Your goal:
When a line in the records includes the string "Zukunft", it goes into the tally; report that tally alone.
━━ Records for processing
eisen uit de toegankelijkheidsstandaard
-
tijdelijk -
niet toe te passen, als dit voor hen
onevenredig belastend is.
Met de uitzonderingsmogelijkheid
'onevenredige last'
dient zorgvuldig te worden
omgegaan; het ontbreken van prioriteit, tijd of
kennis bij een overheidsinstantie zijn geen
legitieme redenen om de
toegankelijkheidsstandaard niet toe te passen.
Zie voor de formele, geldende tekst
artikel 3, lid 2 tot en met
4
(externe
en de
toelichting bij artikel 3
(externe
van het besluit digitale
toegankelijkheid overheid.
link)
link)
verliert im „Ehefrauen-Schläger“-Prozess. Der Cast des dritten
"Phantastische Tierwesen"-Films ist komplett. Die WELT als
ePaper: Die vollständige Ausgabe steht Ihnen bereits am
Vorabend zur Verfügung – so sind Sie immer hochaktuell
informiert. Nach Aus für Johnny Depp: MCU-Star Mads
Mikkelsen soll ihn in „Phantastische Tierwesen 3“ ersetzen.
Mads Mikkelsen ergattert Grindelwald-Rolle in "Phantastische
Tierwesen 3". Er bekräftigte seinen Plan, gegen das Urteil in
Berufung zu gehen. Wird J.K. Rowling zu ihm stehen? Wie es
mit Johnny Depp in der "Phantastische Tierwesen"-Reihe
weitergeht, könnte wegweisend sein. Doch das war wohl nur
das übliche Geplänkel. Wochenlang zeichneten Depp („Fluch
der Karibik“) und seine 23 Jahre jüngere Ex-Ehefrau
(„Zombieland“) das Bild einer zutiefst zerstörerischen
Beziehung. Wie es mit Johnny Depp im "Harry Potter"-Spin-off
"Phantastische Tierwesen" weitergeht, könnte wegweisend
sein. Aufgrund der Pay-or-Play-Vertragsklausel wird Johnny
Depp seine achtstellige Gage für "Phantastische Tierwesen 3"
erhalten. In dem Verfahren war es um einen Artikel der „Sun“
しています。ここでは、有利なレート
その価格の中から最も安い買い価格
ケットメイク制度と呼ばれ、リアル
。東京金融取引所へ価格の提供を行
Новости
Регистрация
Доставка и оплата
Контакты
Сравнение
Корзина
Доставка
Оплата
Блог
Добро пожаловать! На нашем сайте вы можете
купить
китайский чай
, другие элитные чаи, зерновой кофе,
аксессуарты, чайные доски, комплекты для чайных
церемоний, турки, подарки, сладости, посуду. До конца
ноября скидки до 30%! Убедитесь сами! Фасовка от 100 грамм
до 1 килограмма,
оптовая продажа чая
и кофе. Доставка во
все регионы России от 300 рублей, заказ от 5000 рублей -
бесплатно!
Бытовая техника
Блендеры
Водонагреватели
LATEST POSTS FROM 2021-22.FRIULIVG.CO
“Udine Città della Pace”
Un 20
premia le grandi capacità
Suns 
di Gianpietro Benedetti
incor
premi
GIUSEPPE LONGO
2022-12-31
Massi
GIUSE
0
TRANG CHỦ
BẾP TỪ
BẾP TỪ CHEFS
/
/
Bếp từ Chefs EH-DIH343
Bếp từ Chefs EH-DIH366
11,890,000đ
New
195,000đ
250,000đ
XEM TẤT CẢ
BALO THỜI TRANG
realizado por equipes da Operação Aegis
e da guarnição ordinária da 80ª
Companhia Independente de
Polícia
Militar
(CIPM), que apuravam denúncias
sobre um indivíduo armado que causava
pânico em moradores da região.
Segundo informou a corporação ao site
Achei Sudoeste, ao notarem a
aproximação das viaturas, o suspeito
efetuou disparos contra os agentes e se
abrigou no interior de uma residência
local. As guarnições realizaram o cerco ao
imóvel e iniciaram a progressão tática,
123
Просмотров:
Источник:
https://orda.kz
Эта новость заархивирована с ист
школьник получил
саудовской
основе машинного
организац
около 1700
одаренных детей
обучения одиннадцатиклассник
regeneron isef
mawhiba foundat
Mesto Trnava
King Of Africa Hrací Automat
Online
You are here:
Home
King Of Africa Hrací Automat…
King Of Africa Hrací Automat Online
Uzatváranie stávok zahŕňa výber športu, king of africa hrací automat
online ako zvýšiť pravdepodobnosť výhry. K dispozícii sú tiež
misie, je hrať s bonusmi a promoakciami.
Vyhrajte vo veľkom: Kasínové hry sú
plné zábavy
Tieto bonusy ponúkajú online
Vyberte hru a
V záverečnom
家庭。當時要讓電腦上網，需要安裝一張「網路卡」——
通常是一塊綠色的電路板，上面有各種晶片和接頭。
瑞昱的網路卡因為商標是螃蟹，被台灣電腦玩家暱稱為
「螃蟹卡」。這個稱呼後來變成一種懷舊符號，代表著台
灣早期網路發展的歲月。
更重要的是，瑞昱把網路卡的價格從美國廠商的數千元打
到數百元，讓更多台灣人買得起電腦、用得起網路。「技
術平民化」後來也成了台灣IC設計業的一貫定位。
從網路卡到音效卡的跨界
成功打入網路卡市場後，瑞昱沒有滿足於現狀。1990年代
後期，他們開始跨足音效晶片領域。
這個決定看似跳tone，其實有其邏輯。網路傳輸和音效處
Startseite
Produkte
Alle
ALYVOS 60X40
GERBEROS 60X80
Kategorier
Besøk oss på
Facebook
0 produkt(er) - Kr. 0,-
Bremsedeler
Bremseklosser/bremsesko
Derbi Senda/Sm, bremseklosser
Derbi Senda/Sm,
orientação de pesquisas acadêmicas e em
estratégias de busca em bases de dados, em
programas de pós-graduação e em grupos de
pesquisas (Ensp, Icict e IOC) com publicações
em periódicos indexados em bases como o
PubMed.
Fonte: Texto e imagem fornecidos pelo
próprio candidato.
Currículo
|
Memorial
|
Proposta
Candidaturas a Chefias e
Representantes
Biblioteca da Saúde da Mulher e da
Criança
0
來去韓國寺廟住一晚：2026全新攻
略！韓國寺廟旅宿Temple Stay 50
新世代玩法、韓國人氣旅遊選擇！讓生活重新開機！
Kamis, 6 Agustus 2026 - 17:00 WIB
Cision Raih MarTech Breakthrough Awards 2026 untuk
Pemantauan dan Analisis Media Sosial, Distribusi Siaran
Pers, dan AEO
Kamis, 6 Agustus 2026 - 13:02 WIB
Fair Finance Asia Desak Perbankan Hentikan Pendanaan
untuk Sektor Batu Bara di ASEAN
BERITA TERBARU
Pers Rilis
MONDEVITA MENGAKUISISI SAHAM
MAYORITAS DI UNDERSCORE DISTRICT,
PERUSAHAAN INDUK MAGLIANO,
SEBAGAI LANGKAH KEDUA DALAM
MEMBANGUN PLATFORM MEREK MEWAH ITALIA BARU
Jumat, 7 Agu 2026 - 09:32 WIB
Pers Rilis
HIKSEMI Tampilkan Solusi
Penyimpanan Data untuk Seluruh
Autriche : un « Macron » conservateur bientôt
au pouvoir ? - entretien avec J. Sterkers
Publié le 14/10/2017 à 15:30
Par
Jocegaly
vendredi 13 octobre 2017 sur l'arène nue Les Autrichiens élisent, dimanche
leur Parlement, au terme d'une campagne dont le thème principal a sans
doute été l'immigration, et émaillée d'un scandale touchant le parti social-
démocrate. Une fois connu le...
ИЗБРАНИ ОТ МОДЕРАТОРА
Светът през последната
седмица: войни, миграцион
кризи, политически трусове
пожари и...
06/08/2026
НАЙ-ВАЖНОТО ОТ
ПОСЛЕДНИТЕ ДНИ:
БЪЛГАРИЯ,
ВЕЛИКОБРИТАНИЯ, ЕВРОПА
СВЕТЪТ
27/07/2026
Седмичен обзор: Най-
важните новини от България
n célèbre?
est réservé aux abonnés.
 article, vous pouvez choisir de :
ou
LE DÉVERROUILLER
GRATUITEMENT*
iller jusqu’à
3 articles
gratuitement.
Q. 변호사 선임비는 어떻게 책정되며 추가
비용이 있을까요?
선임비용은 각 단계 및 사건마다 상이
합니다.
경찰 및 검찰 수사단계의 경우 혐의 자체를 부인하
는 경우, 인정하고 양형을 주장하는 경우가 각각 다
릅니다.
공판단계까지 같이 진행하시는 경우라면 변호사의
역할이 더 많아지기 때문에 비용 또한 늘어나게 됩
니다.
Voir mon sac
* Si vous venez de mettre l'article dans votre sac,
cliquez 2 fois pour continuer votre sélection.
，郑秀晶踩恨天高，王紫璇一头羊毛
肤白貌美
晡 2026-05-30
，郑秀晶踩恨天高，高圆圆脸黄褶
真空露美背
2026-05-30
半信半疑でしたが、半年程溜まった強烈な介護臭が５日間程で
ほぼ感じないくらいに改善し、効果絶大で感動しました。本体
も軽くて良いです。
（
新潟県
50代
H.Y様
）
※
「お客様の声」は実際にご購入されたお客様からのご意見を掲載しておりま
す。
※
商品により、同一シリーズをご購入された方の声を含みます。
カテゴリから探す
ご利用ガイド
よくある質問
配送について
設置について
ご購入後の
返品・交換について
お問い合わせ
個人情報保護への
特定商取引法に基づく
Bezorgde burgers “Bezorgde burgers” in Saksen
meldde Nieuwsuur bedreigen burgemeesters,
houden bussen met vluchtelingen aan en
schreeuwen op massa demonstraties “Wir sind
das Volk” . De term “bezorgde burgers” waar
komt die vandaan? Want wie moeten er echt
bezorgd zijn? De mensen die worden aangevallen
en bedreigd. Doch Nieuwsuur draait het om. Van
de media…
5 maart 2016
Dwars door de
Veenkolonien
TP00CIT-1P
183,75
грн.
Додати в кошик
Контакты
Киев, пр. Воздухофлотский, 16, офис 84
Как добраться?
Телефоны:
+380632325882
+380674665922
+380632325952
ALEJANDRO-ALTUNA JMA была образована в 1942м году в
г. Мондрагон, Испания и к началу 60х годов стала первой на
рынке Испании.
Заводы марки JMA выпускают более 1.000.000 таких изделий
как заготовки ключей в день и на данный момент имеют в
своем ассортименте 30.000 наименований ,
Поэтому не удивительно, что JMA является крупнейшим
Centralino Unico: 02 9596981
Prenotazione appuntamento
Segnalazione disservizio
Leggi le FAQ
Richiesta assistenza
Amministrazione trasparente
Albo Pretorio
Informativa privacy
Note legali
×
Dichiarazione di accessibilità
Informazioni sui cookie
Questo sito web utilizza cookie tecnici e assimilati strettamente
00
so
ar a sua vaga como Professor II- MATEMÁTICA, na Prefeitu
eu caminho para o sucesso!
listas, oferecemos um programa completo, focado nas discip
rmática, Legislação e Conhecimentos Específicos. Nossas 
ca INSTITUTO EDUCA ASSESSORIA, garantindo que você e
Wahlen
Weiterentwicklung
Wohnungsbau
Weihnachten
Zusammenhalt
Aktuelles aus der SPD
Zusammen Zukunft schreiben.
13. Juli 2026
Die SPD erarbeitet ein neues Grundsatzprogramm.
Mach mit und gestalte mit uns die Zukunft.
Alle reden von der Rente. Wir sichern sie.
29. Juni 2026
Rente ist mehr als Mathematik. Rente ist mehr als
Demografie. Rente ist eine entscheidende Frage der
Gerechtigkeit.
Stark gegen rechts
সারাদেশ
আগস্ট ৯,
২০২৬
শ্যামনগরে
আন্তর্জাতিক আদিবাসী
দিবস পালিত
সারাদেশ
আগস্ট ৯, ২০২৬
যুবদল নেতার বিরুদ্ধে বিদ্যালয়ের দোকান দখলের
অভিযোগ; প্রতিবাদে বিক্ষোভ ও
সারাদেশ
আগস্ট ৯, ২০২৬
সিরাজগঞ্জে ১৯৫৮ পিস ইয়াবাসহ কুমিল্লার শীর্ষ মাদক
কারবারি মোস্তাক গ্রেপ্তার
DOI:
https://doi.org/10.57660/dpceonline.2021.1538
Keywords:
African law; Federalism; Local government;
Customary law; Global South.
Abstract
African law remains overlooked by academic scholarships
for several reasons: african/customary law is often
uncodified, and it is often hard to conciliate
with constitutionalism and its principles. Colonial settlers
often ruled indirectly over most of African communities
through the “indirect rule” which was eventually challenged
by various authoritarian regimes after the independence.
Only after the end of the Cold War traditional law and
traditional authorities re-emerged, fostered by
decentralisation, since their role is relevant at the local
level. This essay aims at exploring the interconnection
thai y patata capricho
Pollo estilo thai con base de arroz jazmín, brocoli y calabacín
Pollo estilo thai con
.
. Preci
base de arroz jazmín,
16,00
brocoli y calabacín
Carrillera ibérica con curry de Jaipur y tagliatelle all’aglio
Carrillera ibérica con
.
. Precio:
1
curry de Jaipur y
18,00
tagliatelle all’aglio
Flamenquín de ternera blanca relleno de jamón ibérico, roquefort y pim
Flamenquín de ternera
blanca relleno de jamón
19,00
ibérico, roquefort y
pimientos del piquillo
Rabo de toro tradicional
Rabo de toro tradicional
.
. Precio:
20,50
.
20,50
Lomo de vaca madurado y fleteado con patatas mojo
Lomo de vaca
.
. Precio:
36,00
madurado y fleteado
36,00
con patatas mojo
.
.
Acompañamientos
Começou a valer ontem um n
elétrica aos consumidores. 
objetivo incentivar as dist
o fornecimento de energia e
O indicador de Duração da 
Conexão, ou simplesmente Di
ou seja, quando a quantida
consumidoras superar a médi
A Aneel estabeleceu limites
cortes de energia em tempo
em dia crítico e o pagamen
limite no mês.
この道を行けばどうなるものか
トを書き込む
━━━━
Reply:
2